Softening in the Stillness

I've been off-grid in the Cederberg Mountains, spending six silent days at Bliss and Stars. I had certain expectations about the retreat, and it turned out to be nothing like what I imagined—and exactly what I needed.
Run by Daria Rasmussen and Heine Wieben, high-paced corporate executives who shifted towards a slow life in the bush, the retreat promised a sanctuary from the noise. I arrived with visions of spending my days watching the Doring River flow, journaling, and quietly processing my thoughts. I did all of that, but I also found myself hiking through the mountains, learning about the beginnings of the Universe under starlit skies, and breathing in ways that made my whole body tremble.
The retreat's rhythm was gentle yet full: daily meditations, breathwork, mindful walks, and absolutely delicious plant-based meals. we went on evening hikes, our headlamps casting a soft light over the path, Heine guiding our small group through the wilderness. Daria led the meditations and breathwork, weaving the sessions into something deeper than technique. Each session was an invitation to meet ourselves fully.
One of the first things I noticed was how eating in silence changes everything. Without conversation to fill the space, each bite became an experience. I noticed the texture of roasted vegetables, the complexity of flavours, the rhythm of my chewing. It struck me how often meals in daily life are rushed, dulled by distraction or overlaid with noise. We're social creatures, and sharing meals is a beautiful way to connect, but there’s something to be said for allowing food, and the moment, to have our undivided attention. (In fact, when we returned to the “real world,” my wife and I went out for dinner and were startled by the sheer volume bombarding us: loud music, clanging plates, raucous laughter, and overlapping conversations. It felt jarring after the silence.)
The silence wasn't easy for everyone. Some wrestled with restlessness, especially those who’d never meditated before. But I found it unexpectedly comfortable. As an extrovert, I thought I might itch to speak. Instead, I was pleased to discover how much I relish extended stillness. I filled hours breathing long and deeply, journalling about my experiences, and meditating outside of the scheduled sessions. I listened to birds, the wind and the the flowing river below.
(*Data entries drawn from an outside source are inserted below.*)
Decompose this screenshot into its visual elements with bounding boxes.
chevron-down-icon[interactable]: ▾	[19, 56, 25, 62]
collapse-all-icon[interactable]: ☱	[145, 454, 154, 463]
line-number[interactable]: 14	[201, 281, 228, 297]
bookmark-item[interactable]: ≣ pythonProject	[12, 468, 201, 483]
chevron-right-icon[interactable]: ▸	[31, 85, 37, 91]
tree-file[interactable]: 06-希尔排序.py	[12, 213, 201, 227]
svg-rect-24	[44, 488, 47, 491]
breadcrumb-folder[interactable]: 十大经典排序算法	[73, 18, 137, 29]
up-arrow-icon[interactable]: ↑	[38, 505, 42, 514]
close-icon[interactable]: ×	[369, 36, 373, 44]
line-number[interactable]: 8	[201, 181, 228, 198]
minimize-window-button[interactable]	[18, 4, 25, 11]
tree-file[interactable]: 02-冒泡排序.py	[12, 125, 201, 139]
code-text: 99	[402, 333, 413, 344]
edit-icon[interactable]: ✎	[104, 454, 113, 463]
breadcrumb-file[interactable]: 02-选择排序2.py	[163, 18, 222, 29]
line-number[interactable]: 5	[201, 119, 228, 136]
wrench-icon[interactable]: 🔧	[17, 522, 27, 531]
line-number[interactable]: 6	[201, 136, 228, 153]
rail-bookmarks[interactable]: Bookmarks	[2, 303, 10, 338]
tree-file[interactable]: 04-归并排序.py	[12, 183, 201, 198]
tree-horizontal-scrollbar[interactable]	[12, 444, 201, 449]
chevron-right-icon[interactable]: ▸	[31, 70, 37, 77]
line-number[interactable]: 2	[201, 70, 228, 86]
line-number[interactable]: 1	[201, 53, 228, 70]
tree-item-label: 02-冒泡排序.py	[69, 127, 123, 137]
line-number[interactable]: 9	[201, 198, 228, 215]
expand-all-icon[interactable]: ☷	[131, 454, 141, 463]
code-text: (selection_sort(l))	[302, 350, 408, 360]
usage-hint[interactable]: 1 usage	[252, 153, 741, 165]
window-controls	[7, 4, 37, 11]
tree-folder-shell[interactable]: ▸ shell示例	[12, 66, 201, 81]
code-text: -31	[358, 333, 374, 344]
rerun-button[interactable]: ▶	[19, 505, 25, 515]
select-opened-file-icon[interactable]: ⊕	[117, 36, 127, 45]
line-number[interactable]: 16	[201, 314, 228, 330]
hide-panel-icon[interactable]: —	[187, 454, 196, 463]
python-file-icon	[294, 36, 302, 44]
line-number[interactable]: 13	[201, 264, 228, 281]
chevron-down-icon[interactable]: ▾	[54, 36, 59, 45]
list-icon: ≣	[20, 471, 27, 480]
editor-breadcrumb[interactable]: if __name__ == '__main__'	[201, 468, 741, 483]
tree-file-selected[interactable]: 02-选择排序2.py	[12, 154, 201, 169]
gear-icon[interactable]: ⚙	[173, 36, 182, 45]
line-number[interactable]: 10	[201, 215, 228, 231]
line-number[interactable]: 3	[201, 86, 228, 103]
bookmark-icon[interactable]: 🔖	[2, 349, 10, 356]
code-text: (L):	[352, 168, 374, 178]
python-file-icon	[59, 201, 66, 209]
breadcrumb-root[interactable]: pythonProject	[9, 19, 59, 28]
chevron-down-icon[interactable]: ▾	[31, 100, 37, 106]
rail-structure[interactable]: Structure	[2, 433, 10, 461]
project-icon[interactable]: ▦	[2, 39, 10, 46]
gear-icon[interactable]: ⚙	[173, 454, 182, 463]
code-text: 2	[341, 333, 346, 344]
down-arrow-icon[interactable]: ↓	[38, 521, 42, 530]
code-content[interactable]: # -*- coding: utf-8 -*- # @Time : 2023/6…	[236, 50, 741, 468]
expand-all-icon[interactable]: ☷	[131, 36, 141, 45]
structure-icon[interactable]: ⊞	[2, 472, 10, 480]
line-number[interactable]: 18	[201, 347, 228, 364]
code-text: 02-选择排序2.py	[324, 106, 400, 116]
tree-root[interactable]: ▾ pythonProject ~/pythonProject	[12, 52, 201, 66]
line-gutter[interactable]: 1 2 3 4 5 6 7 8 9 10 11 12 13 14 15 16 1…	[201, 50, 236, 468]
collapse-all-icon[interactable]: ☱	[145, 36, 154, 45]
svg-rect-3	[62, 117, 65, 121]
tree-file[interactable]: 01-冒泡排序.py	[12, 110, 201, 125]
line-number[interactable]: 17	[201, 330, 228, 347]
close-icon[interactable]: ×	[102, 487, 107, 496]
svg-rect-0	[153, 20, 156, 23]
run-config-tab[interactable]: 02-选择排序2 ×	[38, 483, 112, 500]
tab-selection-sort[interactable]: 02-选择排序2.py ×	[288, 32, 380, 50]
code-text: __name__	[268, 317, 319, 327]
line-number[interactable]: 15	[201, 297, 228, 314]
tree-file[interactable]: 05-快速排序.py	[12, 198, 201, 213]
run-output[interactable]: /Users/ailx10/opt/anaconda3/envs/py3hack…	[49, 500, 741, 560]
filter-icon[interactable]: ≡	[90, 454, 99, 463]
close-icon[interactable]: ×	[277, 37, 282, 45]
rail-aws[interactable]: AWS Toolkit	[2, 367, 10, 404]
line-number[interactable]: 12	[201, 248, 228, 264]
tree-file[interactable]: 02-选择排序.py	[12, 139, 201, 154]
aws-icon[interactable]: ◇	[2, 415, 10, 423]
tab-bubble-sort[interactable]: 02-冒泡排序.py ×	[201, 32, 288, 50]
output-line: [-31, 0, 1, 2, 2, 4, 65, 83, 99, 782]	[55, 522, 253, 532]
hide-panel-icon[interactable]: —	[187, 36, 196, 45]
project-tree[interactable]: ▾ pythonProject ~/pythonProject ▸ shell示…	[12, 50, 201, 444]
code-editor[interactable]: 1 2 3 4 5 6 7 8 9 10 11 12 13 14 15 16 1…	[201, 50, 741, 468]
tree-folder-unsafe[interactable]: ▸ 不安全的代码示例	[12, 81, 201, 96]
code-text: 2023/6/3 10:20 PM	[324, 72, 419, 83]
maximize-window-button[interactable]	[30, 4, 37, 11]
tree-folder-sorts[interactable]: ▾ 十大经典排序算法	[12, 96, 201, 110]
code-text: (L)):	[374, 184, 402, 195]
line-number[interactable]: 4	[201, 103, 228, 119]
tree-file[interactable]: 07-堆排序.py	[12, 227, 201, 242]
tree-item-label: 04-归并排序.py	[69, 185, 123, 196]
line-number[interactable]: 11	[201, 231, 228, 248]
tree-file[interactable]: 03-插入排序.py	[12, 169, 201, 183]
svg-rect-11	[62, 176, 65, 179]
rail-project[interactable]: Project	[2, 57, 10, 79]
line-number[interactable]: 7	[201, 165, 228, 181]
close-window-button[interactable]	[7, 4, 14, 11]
It felt like a rare permission slip to simply be, with nowhere to go and no one to perform for.
One of the most pleasant surprises of the experience was how my wife and I navigated the silence together. We weren't sure how we would be, not able to communicate with words. We were used to talking to each other about everything, and now we couldn't talk to each other about anything. We even devised “emergency signals” just in case. We never needed them. We communicated through eye contact, small gestures, and the occasional grunt, and it was enough. The silence between us was not awkward but rich, full of unspoken love and understanding.
During my breathwork sessions, I uncovered something transformational that I’d been missing in my personal growth. For years I have relentlessly pursued self-mastery through reading, reflection, and intentional action. I've worked hard to shape, strengthen, and sharpen my mind. But during a holotropic breathwork session, guided by Daria’s expertise as a somatic therapist, I realized my work wasn’t only mental. My body had its own language, its own wisdom, and I hadn’t been listening closely enough.
This wasn't simply about healthy eating or exercise (though those are both very important). Rather, it was about tuning into the signals my body sends: the tightness it holds, the emotions it stores, the ways it quietly asks for release. I’d been trying to think my way into Harmony, when what I needed was a deeper mind–body conversation. Like the Buddhist teaching of “two wings of a bird” (referring to wisdom and compassion), I realised that my mind and body must work together if I wish to be in Harmony. What I had been chasing wasn't just about inner peace and outer progress; it was about integration.
At the end of the retreat, we were each offered a personal takeaway. Mine was simple but piercing: soften. Ascension—striving to grow, learn, and make a difference—is my guiding value. But in that drive, I can be unforgiving with myself. The invitation to soften was a reminder to allow myself grace, to rest without guilt, to sometimes choose joy for no reason other than the joy itself.
Would I do a silent retreat again? Absolutely. It stripped away distractions and handed me a mirror to my thoughts. And in that stillness, I could finally hear not just my mind, but the quieter truths my body and the natural world have been whispering all along.
So, dear reader, I'll leave you with this: When was the last time you allowed silence to speak for itself? What might you hear, or feel, if you let it?
Until next week,
Ric
If this post resonated with you, consider sharing it with someone walking their own path of growth.
Each week, I share personal reflections and insights from my journey of navigating the quiet tension between stillness and becoming. If that speaks to you subscribe to my newsletter and join me on this journey.
And if this post stirred something in you today, I’d love to hear from you—feel free to reply or leave a comment below.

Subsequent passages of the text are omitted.